Russia is ready to discuss easing restrictions on Greek food products, which were imposed as part of the retaliation for EU sanctions, according to two Russian officials, who asked not to be identified because the information is confidential.

Building bridges

Russia doesn’t rule out discussion of possible loans or a discount on gas prices at the talks, Putin’s spokesman, Dmitry Peskov, told reporters on a conference call on Tuesday. Finance Minister Anton Siluanov said Greece hasn’t asked for financial assistance and he won’t be meeting Tsipras.

The EU’s economic sanctions against Russia are due to expire in July, and a unanimous 28-nation vote is required to renew them. Tsipras reiterated Greece’s opposition to the trade and investment curbs on March 31, calling the approach “senseless” and advocating a negotiated solution.

“Politically, it would be a pretty difficult plan for one of the European countries to step out of the EU’s line on Russia,” Austrian Finance Minister Hans Joerg Schelling told state radio on Wednesday. “I don’t think that’s very likely.”

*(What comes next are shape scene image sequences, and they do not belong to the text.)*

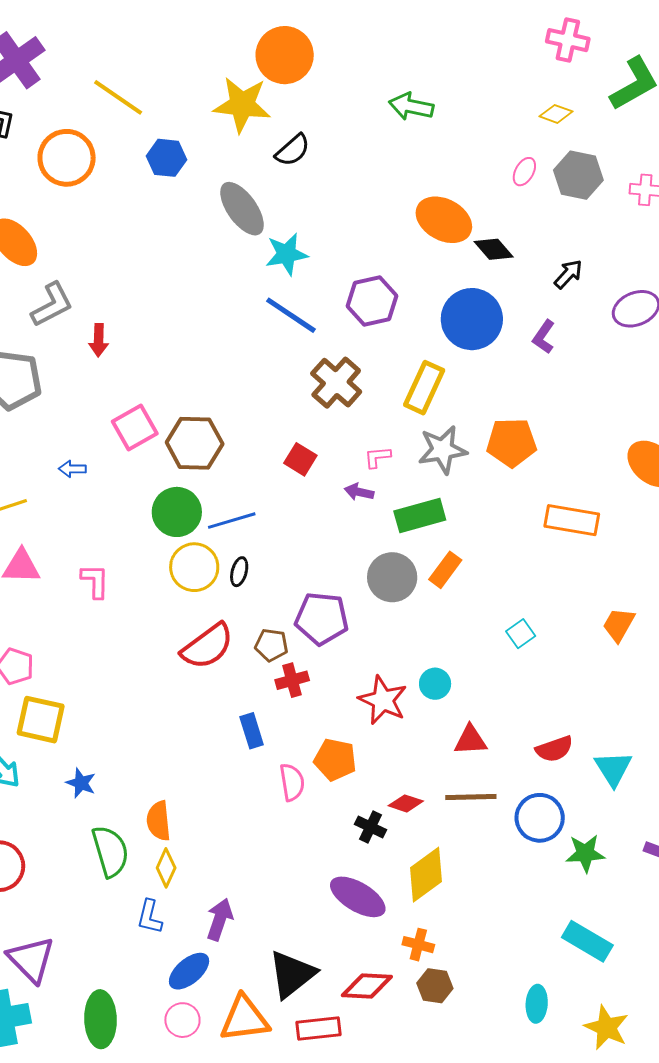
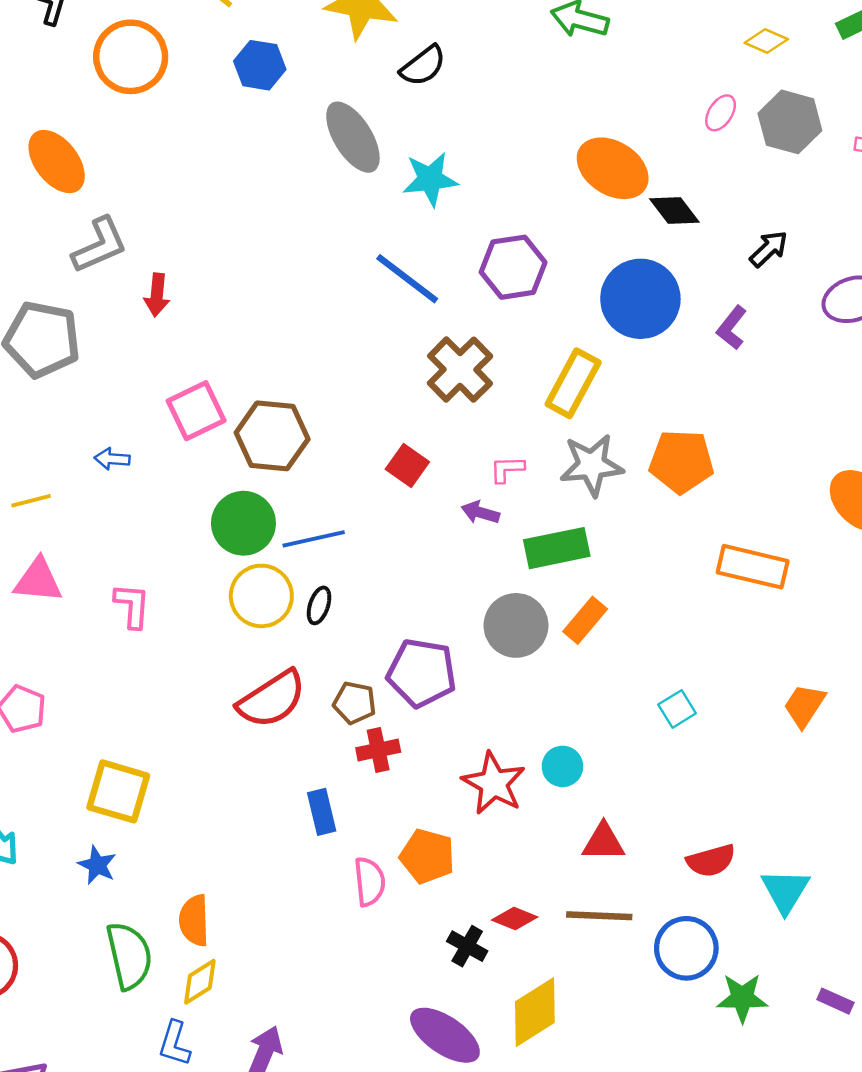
cyan star: (287, 254) -> (430, 179), moved
yellow square: (41, 720) -> (118, 791), moved
yellow diamond: (166, 868) -> (200, 982), turned 30

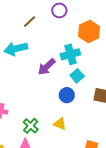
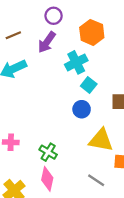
brown line: (30, 22) -> (13, 35), moved, turned 32
purple arrow: (47, 67) -> (47, 42), moved
yellow triangle: (60, 124) -> (101, 140), moved, size x1.6

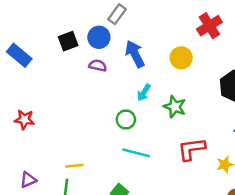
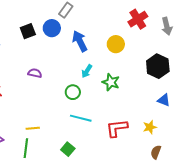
purple semicircle: (98, 66) -> (35, 73), moved
red L-shape: (191, 149) -> (117, 128), moved

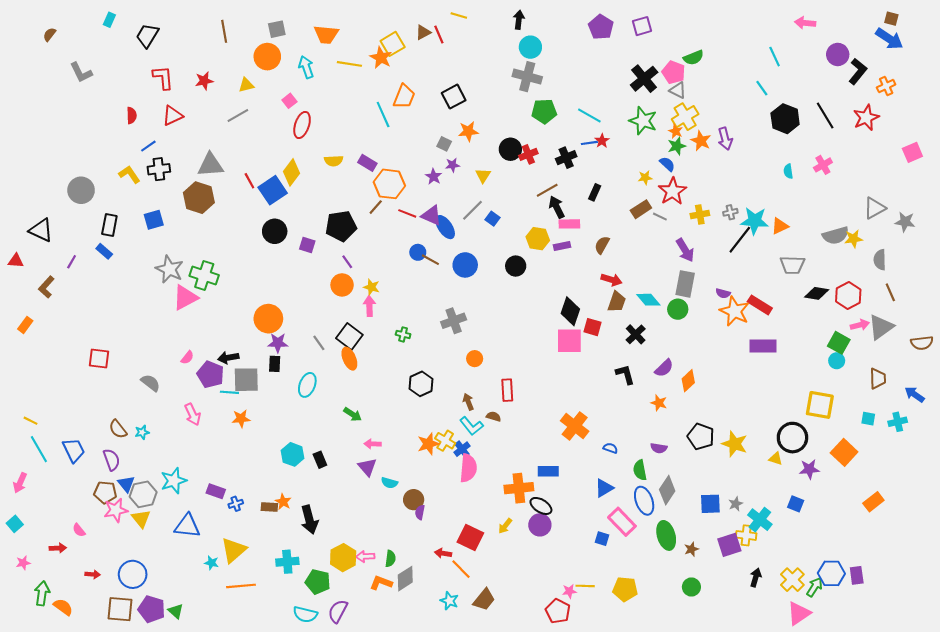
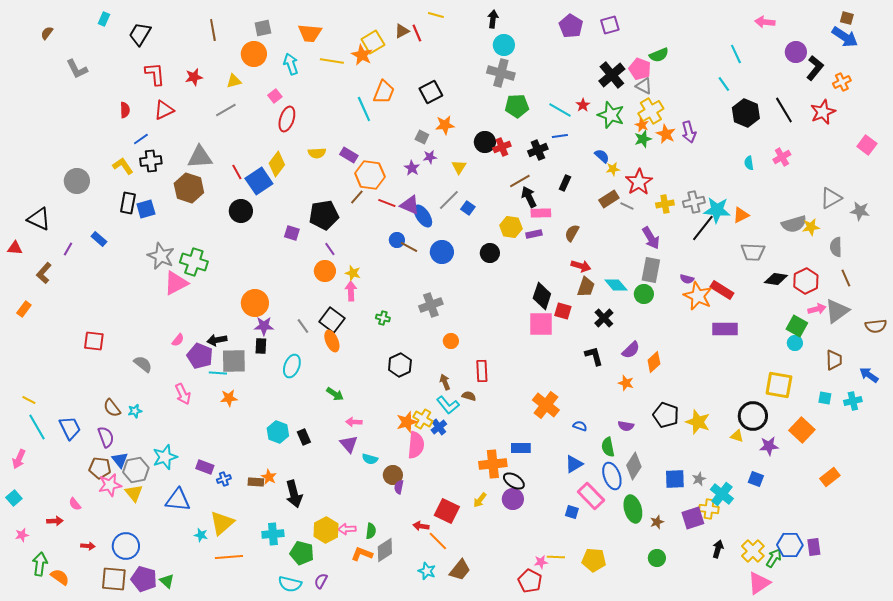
red star: (602, 141) -> (583, 105), moved
pink square: (912, 152) -> (867, 145), turned -30
blue semicircle: (667, 164) -> (602, 156), moved
gray cross: (730, 212) -> (694, 202), size x1.5
black rectangle: (109, 225) -> (128, 203), moved
black circle: (275, 231) -> (241, 211), moved
pink semicircle: (468, 468) -> (416, 445), moved
purple semicircle: (338, 611) -> (321, 581), size x0.7

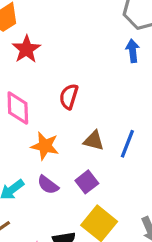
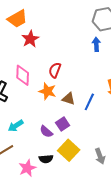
orange star: (45, 146) -> (47, 91), moved
purple semicircle: (48, 185) -> (46, 132), moved

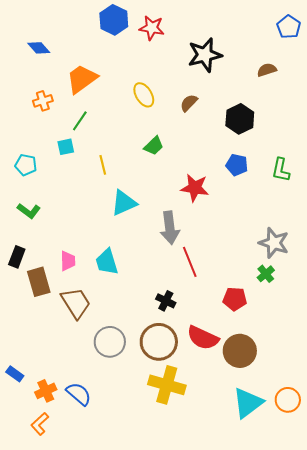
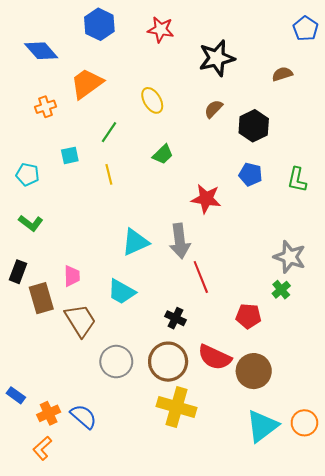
blue hexagon: (114, 20) -> (99, 24), moved
blue diamond: (39, 48) -> (41, 51), size x1.4
brown semicircle: (189, 103) -> (214, 109), moved
green line: (80, 121) -> (109, 132), moved
cyan triangle: (124, 203) -> (135, 242), moved
cyan trapezoid: (107, 262) -> (122, 292), moved, turned -44

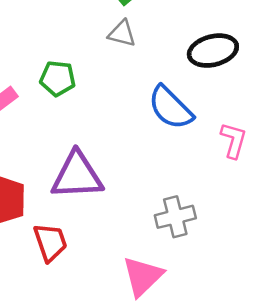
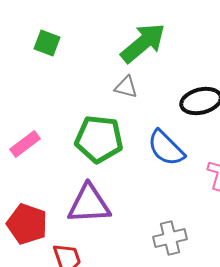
green pentagon: (58, 78) -> (99, 139), moved, size x1.6

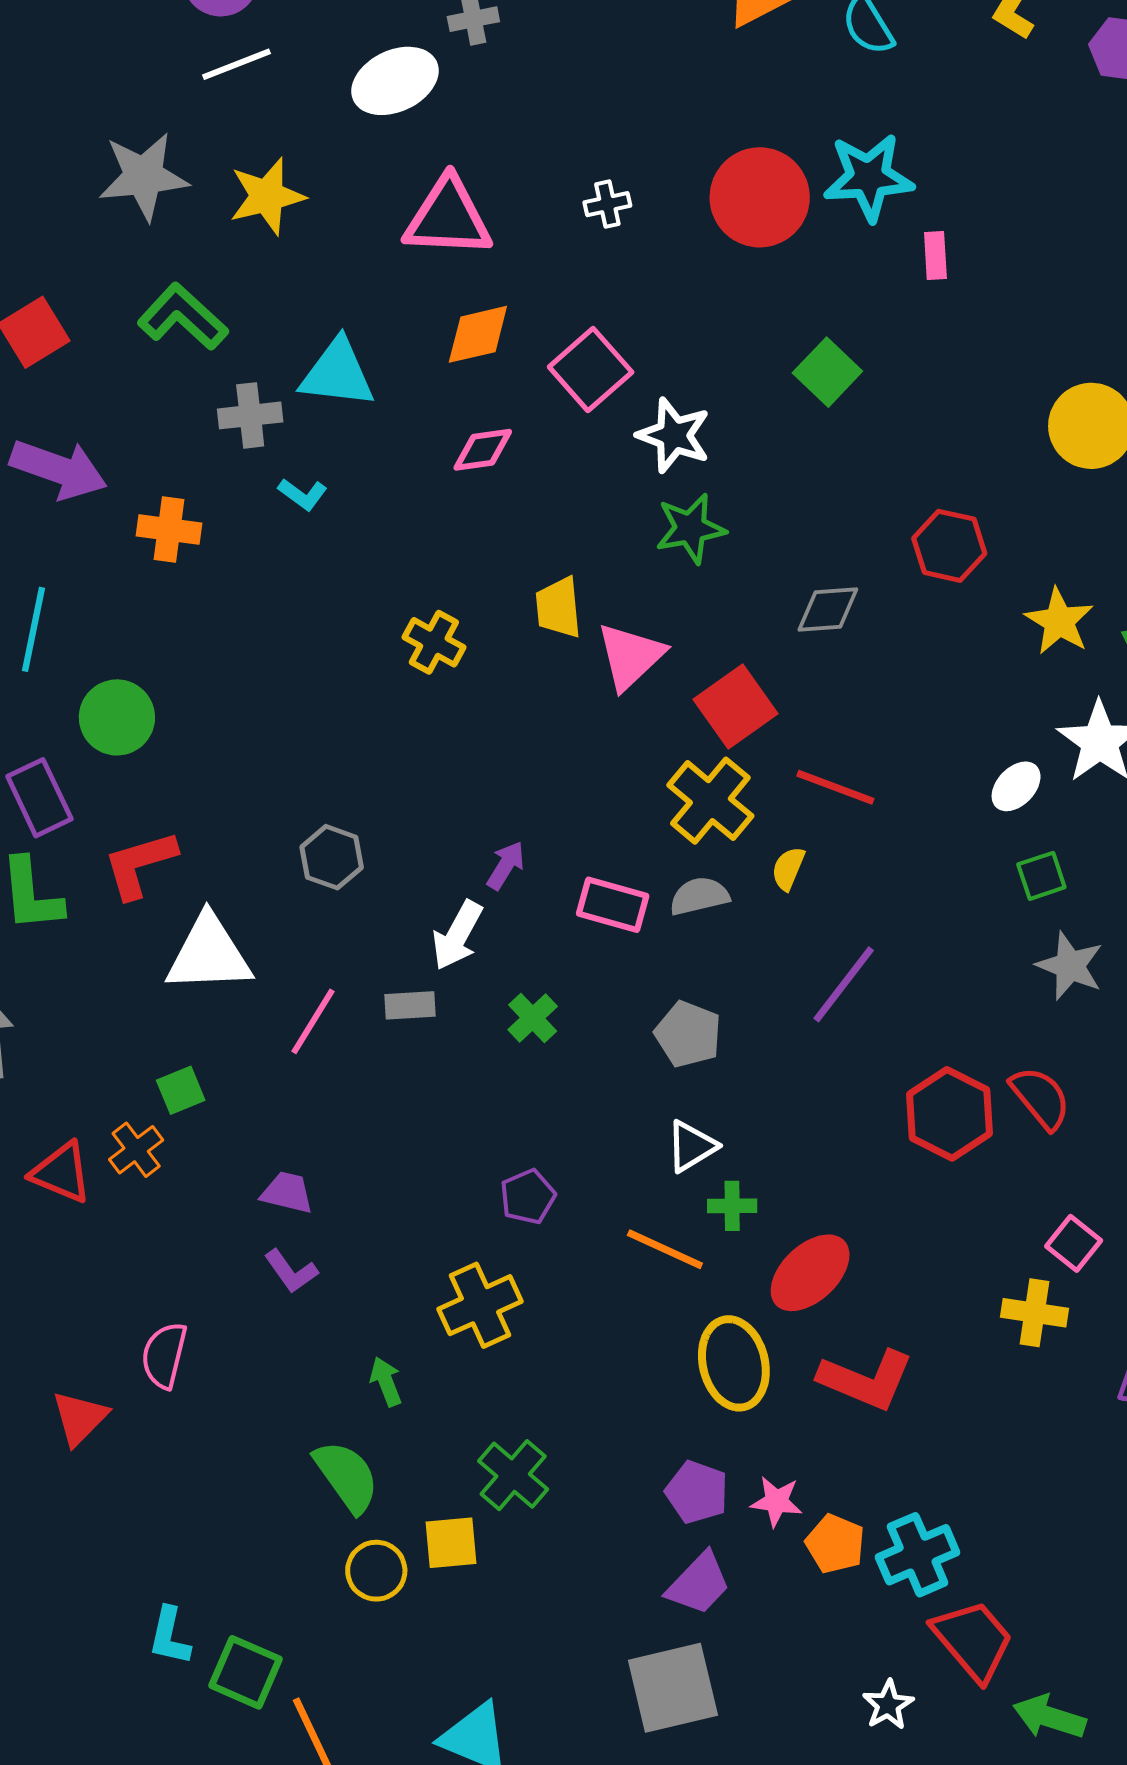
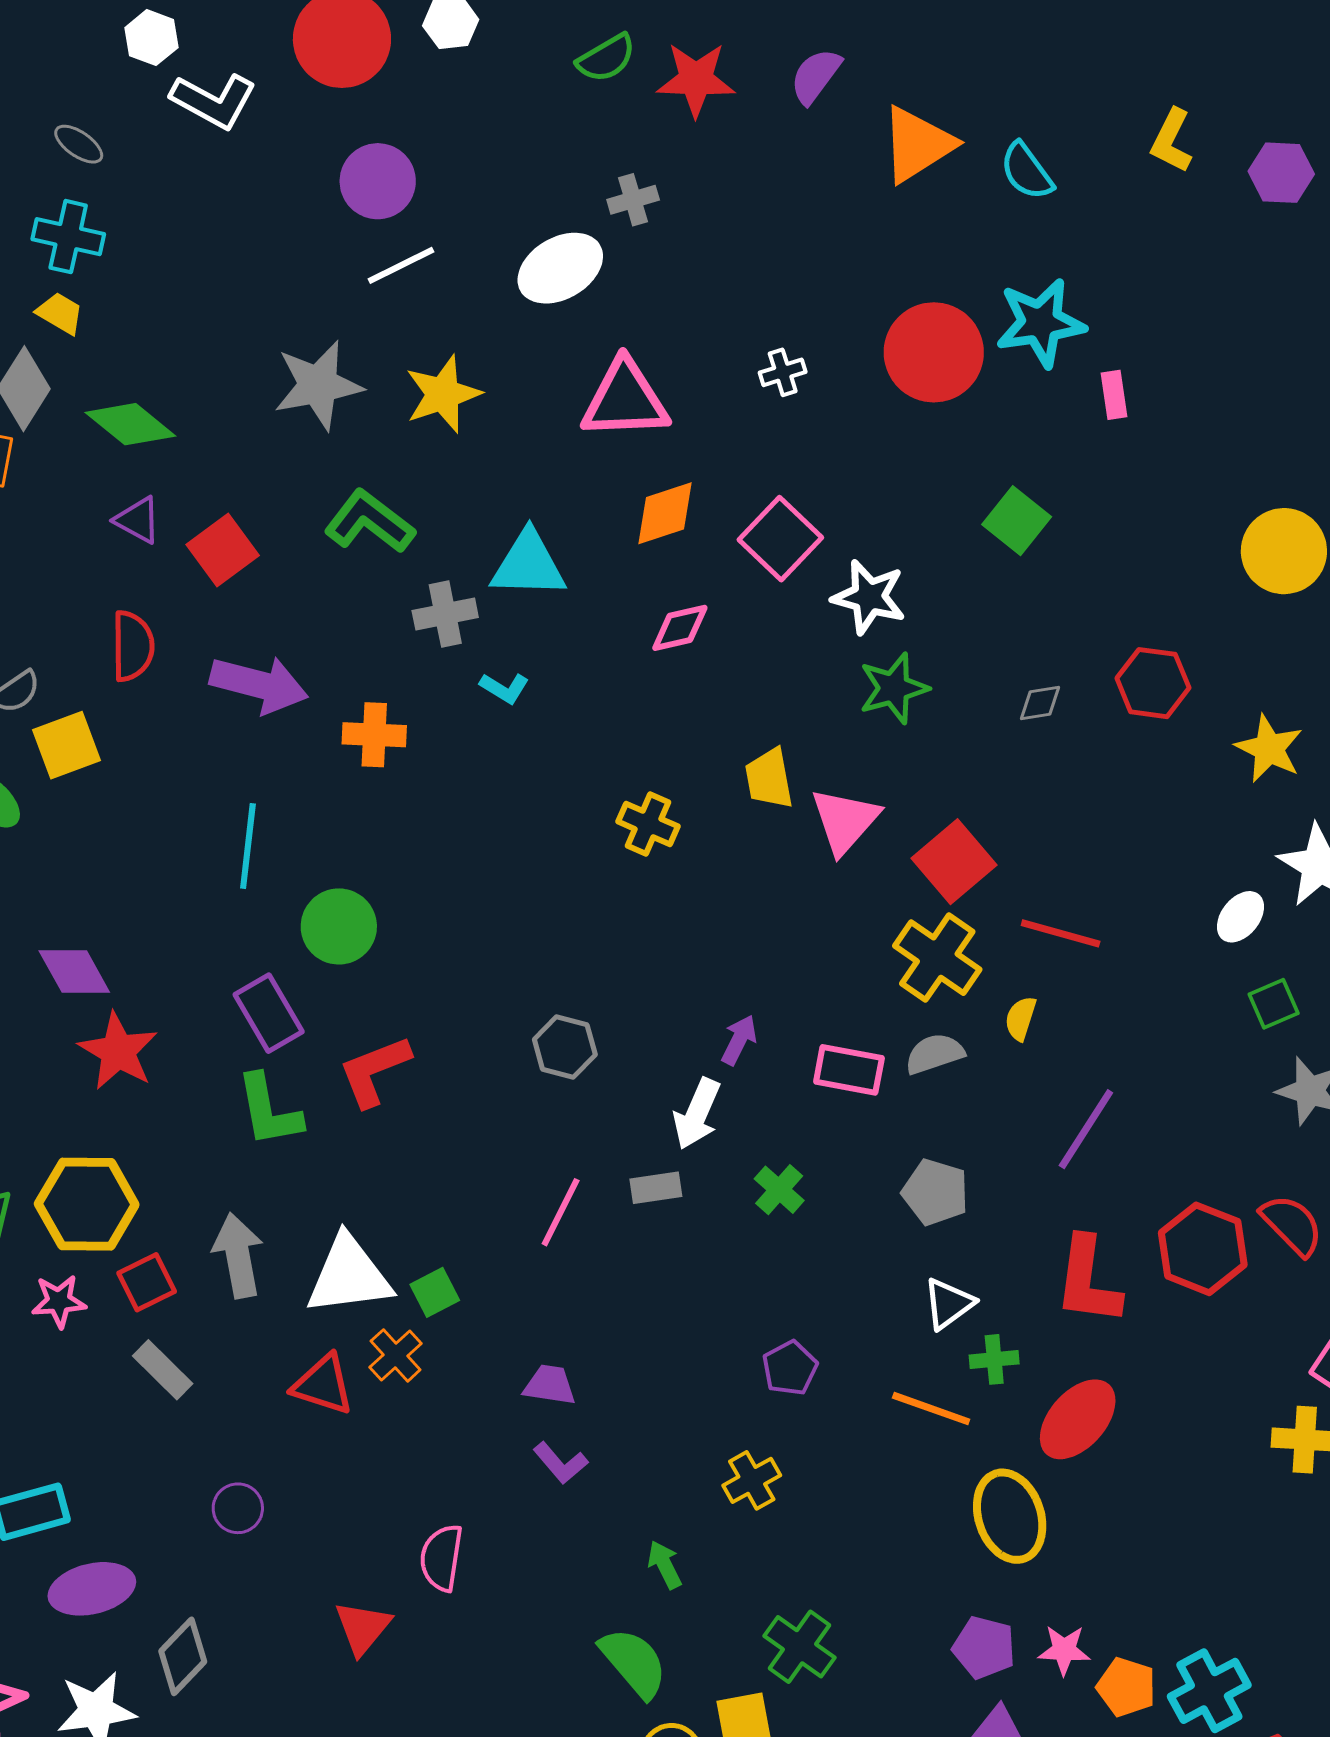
gray diamond: (828, 610) -> (1040, 703), moved, size x0.7
white triangle: (209, 954) -> (349, 1275), moved
yellow cross: (480, 1305) -> (752, 1480), size x0.7
red L-shape: (866, 1380) -> (1088, 1281), moved, turned 80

The Greek government said the talks in Moscow are meant to build bridges in Europe rather than burn them. The two Christian Orthodox countries are meeting before their Easter holiday.

“It’s clear that if you can help tension, if you can help to sort out misunderstandings or promote peaceful relationships then you should be able to do that,” Euclid Tsakalotos, the minister for international economic affairs, told Bloomberg Television on Tuesday. “Greece is an independent sovereign country, it has an independent foreign policy.”

Antagonizing Germany

While it’s just rhetoric and promises of cooperation, it risks adding to the tension within the euro region over extending more aid to Greece, according to analysts including Famke Krumbmuller at Eurasia Group.

Greece this week came up with a bill for German reparations from World War II of about 280 billion euros ($304 billion). It was dismissed by Chancellor Angela Merkel’s deputy as a “dumb distraction.” Merkel also believes Greek overtures to Russia are a sideshow, according to government officials.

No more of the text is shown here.